Task requirements: Among the lines below, output only those between the line holding "you when something breaks." and the line holding "conditions, the CO2 is released to be stored.", inclusive, exactly as written and with no pictures.

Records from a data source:

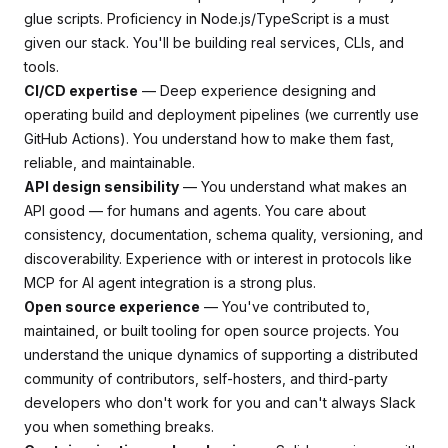
glue scripts. Proficiency in Node.js/TypeScript is a must
given our stack. You'll be building real services, CLIs, and
tools.
CI/CD expertise
— Deep experience designing and
operating build and deployment pipelines (we currently use
GitHub Actions). You understand how to make them fast,
reliable, and maintainable.
API design sensibility
— You understand what makes an
API good — for humans and agents. You care about
consistency, documentation, schema quality, versioning, and
discoverability. Experience with or interest in protocols like
MCP for AI agent integration is a strong plus.
Open source experience
— You've contributed to,
maintained, or built tooling for open source projects. You
understand the unique dynamics of supporting a distributed
community of contributors, self-hosters, and third-party
developers who don't work for you and can't always Slack
you when something breaks.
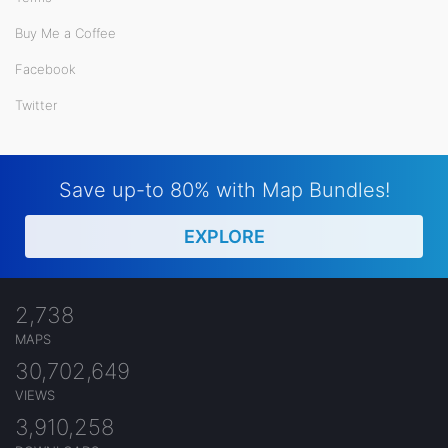
Buy Me a Coffee
Facebook
Twitter
Save up-to 80% with Map Bundles!
EXPLORE
2,738
MAPS
30,702,649
VIEWS
3,910,258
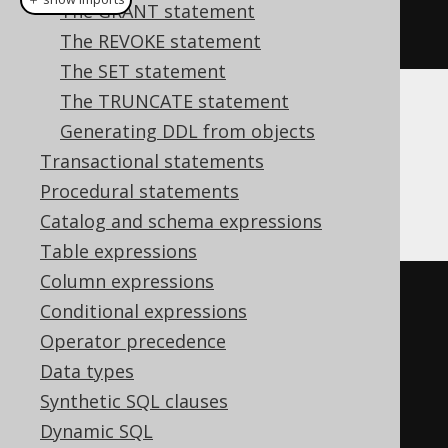
The GRANT statement
dropTrigger
(
"t"
)
The REVOKE statement
The SET statement
The TRUNCATE statement
Translates to the following dialect specific
Generating DDL from objects
expressions:
Transactional statements
Procedural statements
Aurora Postgres, Postgres, YugabyteDB
Catalog and schema expressions
Table expressions
Column expressions
DO
$$
Conditional expressions
BEGIN
Operator precedence
DROP
TRIGGER
 t
;
Data types
DROP
FUNCTION
 t_function
;
Synthetic SQL clauses
END
;
Dynamic SQL
$$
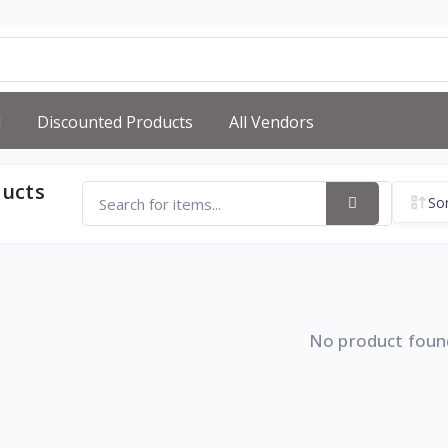
d
Discounted Products
All Vendors
ducts
Sor
No product foun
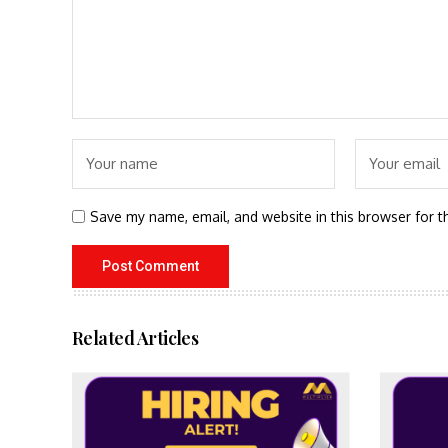
Save my name, email, and website in this browser for t
Related Articles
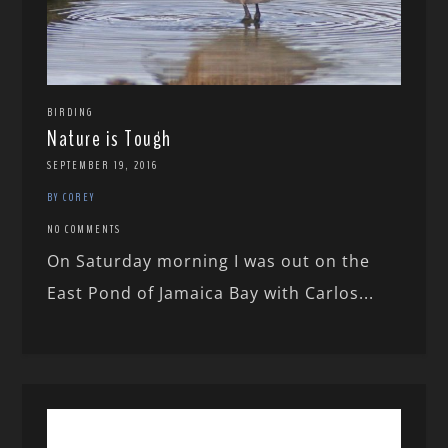
BIRDING
Nature is Tough
SEPTEMBER 19, 2016
BY COREY
NO COMMENTS
On Saturday morning I was out on the
East Pond of Jamaica Bay with Carlos...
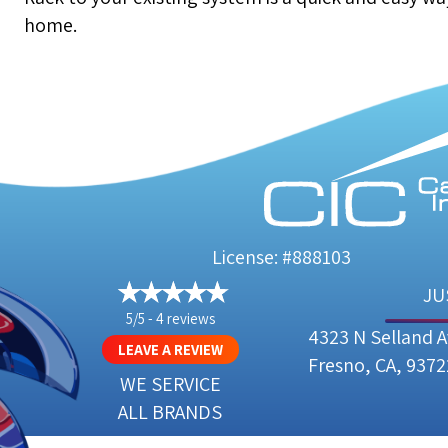
home.
License: #888103
JU
5/5 -
4 reviews
4323 N Selland 
LEAVE A REVIEW
Fresno, CA, 9372
WE SERVICE
ALL BRANDS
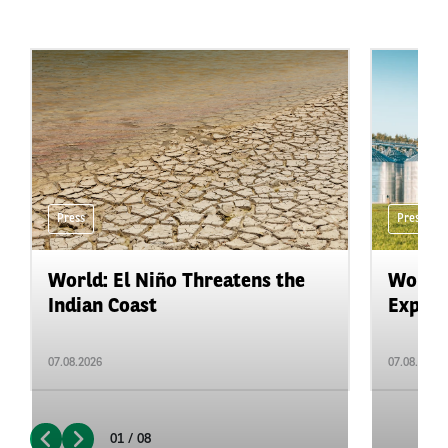
Press
Press
World: El Niño Threatens the
World:
Indian Coast
Expand
07.08.2026
07.08.2026
01 / 08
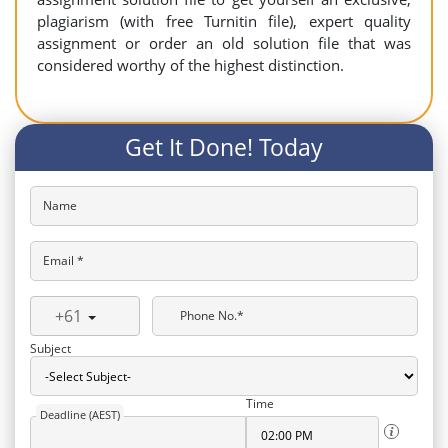
plagiarism (with free Turnitin file), expert quality
assignment or order an old solution file that was
considered worthy of the highest distinction.
Get It Done! Today
Name
Email *
+61
Phone No.*
Subject
Time
Deadline (AEST)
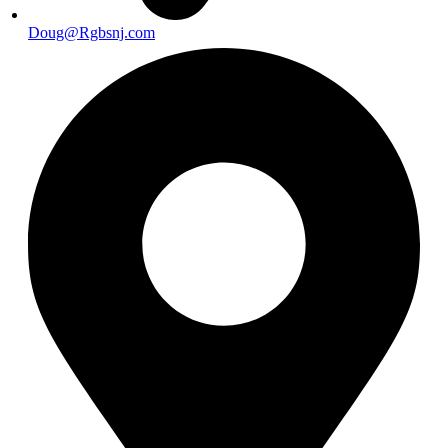
Doug@Rgbsnj.com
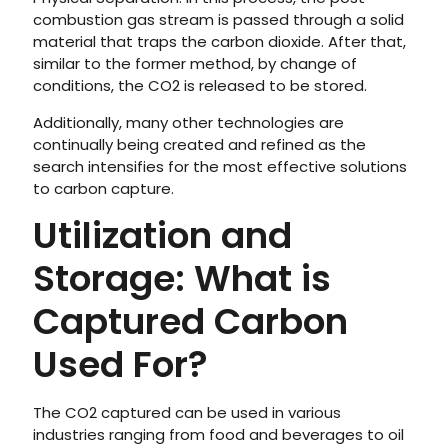
combustion gas stream is passed through a solid
material that traps the carbon dioxide. After that,
similar to the former method, by change of
conditions, the CO2 is released to be stored.
Additionally, many other technologies are
continually being created and refined as the
search intensifies for the most effective solutions
to carbon capture.
Utilization and
Storage: What is
Captured Carbon
Used For?
The CO2 captured can be used in various
industries ranging from food and beverages to oil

Exercise result:
you when something breaks.
Buy Me a Coffee
Facebook
Twitter
Save up-to 80% with Map Bundles!
EXPLORE
2,738
MAPS
30,702,649
VIEWS
3,910,258
The GRANT statement
dropTrigger
(
"t"
)
The REVOKE statement
The SET statement
The TRUNCATE statement
Translates to the following dialect specific
Generating DDL from objects
expressions:
Transactional statements
Procedural statements
Aurora Postgres, Postgres, YugabyteDB
Catalog and schema expressions
Table expressions
Column expressions
DO
$$
Conditional expressions
BEGIN
Operator precedence
DROP
TRIGGER
 t
;
Data types
DROP
FUNCTION
 t_function
;
Synthetic SQL clauses
END
;
Dynamic SQL
$$
d
Discounted Products
All Vendors
ducts
Sor
No product foun
Save my name, email, and website in this browser for t
Related Articles
BIRDING
Nature is Tough
SEPTEMBER 19, 2016
BY COREY
NO COMMENTS
On Saturday morning I was out on the
East Pond of Jamaica Bay with Carlos...
home.
License: #888103
JU
5/5 -
4 reviews
4323 N Selland 
LEAVE A REVIEW
Fresno, CA, 9372
WE SERVICE
ALL BRANDS
Press
Press
World: El Niño Threatens the
World:
Indian Coast
Expand
07.08.2026
07.08.2026
01 / 08
plagiarism (with free Turnitin file), expert quality
assignment or order an old solution file that was
considered worthy of the highest distinction.
Get It Done! Today
Name
Email *
+61
Phone No.*
Subject
Time
Deadline (AEST)
Doug@Rgbsnj.com
combustion gas stream is passed through a solid
material that traps the carbon dioxide. After that,
similar to the former method, by change of
conditions, the CO2 is released to be stored.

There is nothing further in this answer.